Açıyorum yine de telefonu, çalan bütün telefonları açmak gibi bir huyum var. Sonrasında pişman olacağımdan habersizim.
Ne yapıyorsun bakalım diyor. O her zaman ki aptal tonlamasıyla söylüyor bunu, keyfim kaçıyor. 15 yaşında olmadığımı kaç kere hatırlatmam gerek.
İyiyim diyorum. Sanırım sorusunun cevabı bu değil ama umurumda da değil. Sen nasılsın diye soruyorum nezaketen.
Ben de iyiyim diyor. Nerdesin bakalım diye ekliyor. Tanrım, bu çocuğa böyle bir tonlamayı neden öğrettin. Tiksiniyorum.
Şehir dışındayım diyorum. Yalan gibisi yoktur.
Media Player şarkı değiştiriyor, tarz değiştiriyor. Sert bir şeyler çalmaya başlıyor. Bir sen anlıyorsun halimden diyorum, içimden.
Aa öyle mi ben de görüşebilir miyiz diyecektim diyor.
Yok, diyorum şu durumda görüşemeyiz. Kısa bir sessizlik oluyor. Aslına bakarsan diyorum, ben orada olsam da görüşemeyiz.
Hmm öyle mi anlıyorum, neyse diyor.
Hayır diyorum açıkçası pek anlamıyorsun. Beni aramamanı söylüyorum, yine de arıyorsun.
Özlüyorum, ne yapabilirim diyor.
Özlemeyebilirsin mesela diyorum. İstersen şu konuya açıklık getirelim diye ekliyorum, aramızda herhangi bir şey yaşanmadı yaşanmayacak. Biz seninle çok farklıyız.
Ne mesela diyor. Gecemi mahvetmeye kararlı olduğundan emin oluyorum bunun üzerine. Ayaklarım fanın altında buz kesiyor ama yine de çekmiyorum, bacaklarım kasılıyor.
Mesela diyorum aynı müziği dinlemiyoruz, aynı filmleri izlemiyoruz.
Cinematic Orchestra için bileklerimi kesebilirim, Lady Gaga için sokaklarda çıplak koşabilirim.

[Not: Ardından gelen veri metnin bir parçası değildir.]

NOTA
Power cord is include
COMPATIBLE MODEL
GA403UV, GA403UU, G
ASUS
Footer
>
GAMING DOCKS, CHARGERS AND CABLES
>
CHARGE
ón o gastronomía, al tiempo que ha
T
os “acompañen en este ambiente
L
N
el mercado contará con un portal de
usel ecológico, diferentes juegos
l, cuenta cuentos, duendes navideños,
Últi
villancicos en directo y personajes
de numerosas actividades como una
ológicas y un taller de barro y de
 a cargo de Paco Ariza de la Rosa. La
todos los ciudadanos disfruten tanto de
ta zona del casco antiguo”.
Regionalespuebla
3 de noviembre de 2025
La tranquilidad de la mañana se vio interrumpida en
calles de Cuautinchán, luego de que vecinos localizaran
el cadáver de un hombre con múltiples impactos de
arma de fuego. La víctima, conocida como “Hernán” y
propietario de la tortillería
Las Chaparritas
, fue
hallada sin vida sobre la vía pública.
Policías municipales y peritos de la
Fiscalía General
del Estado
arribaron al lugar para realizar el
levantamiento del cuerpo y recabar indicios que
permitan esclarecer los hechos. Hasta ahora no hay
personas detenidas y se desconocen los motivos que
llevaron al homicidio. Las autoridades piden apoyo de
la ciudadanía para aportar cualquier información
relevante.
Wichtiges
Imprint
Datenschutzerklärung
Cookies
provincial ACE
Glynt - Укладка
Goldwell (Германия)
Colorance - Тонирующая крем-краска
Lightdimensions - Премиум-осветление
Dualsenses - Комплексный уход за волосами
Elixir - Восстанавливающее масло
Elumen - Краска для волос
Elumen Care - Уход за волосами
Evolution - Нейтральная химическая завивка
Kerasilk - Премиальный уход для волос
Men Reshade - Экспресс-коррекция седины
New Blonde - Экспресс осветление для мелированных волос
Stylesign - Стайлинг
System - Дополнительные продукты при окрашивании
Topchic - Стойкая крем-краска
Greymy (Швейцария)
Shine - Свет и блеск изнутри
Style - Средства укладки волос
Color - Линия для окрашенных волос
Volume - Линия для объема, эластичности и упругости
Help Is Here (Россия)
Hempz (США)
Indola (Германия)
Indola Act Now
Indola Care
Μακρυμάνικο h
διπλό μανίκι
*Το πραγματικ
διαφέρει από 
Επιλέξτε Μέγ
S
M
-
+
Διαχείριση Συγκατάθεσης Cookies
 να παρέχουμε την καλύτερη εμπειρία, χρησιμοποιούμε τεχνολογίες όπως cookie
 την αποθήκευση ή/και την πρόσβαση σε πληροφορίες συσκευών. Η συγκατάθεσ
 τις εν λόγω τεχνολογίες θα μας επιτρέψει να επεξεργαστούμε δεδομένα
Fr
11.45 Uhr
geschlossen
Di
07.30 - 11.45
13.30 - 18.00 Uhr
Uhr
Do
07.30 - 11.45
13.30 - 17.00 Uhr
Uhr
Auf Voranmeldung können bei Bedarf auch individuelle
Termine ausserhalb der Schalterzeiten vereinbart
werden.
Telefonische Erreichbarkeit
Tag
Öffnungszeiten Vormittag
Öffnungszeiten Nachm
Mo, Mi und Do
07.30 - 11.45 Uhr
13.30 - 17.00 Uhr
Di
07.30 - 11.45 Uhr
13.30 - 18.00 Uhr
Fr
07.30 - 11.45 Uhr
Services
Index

Senin için ismi bile herhangi bir şey ifade etmeyen filmler için aklına gelmeyecek pek çok şey yapabilirim.
Hayata aynı yerden bakmıyoruz. Ha bunlar çok önemli mi benim için, hayır değil. Ama senin için bir süre sonra önemli olmaya başlayacak. Seni aramayışım, seni kıskanmayışım, kitaplardan başımı kaldırmayışım, benimle her yapmak istediğin şeyle dalga geçmem seni çileden çıkaracak.
Ben senin gibi değilim. Biliyorum eşsiz kar tanesi de değilim.
Düşünerek, yazarak saatlerimi harcıyorum, en erken öğlen ikide uyanıyorum. Yemek yapmayı bilmiyorum, ailemi nadiren görüyorum, kendimden başka bir şeyi nadiren önemsiyorum.
Çocuklardan nefret ediyorum. Hamile kalmamak için her şeyi yapıyorum, her şeyi.
Evlilik benim için en yakın yıldızdan daha uzak. Uzaylıların varlığına ahlaki değerlerin varlığından daha çok inanıyorum. Hayatımın kalanını yurt dışında geçirmek için ölüyorum ama bunun için o güzel kıçımı yerinden kıpırdatmıyorum bile.
Sonra mesela,
Erkeklerin dizlerimi aralamasına bayılıyorum, öpüşmeyi dans etmeyi iyi göründüğümü düşünmeyi seviyorum.
Senin hiçbir şeyin değilim ve olmayacağım. Kısacası her yalnız hissettiğinde aradığın bu numara, ne yazık ki yanlış bebeğim. Kendine daha az saçmalayan, daha makul birisini bulmalısın.
Susuyorum.
Telefon kapanıyor.
Ayaklarım buz gibi.
Türk Jinekoloji Derneği suskunluğunu bozmuyor.